_PROBLEM DESCRIPTION_. In the records below, find each line that holds "Handwerksblatt" and return it.

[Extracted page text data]
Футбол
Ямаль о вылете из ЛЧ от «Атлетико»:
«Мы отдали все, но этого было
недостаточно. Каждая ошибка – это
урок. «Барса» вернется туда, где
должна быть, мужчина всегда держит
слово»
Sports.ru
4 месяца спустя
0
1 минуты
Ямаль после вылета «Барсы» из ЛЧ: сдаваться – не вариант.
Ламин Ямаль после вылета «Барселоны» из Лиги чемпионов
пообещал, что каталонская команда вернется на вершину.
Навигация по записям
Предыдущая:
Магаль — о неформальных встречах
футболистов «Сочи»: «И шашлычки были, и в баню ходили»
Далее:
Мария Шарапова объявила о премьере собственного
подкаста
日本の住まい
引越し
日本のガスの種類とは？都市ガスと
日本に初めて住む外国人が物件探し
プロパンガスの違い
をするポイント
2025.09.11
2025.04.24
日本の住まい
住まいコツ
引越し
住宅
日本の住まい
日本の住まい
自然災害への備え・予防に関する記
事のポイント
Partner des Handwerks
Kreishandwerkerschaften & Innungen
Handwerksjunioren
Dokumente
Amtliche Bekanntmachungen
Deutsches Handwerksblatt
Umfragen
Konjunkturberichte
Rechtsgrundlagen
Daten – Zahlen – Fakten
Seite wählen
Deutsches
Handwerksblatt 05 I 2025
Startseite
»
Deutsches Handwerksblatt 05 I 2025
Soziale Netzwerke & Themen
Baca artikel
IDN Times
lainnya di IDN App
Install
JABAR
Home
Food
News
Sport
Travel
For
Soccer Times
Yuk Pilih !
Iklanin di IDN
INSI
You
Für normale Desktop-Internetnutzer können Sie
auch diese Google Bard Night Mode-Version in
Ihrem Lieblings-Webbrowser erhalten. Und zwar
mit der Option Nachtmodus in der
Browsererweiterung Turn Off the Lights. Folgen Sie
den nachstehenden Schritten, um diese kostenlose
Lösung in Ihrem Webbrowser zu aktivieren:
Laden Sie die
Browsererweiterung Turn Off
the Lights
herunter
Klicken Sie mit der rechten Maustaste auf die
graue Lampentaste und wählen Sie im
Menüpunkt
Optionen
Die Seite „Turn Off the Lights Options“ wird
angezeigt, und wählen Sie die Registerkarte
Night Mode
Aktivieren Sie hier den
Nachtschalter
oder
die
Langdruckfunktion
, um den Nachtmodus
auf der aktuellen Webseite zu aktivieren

_TASK ANSWER_.
Deutsches Handwerksblatt
Handwerksblatt 05 I 2025
Deutsches Handwerksblatt 05 I 2025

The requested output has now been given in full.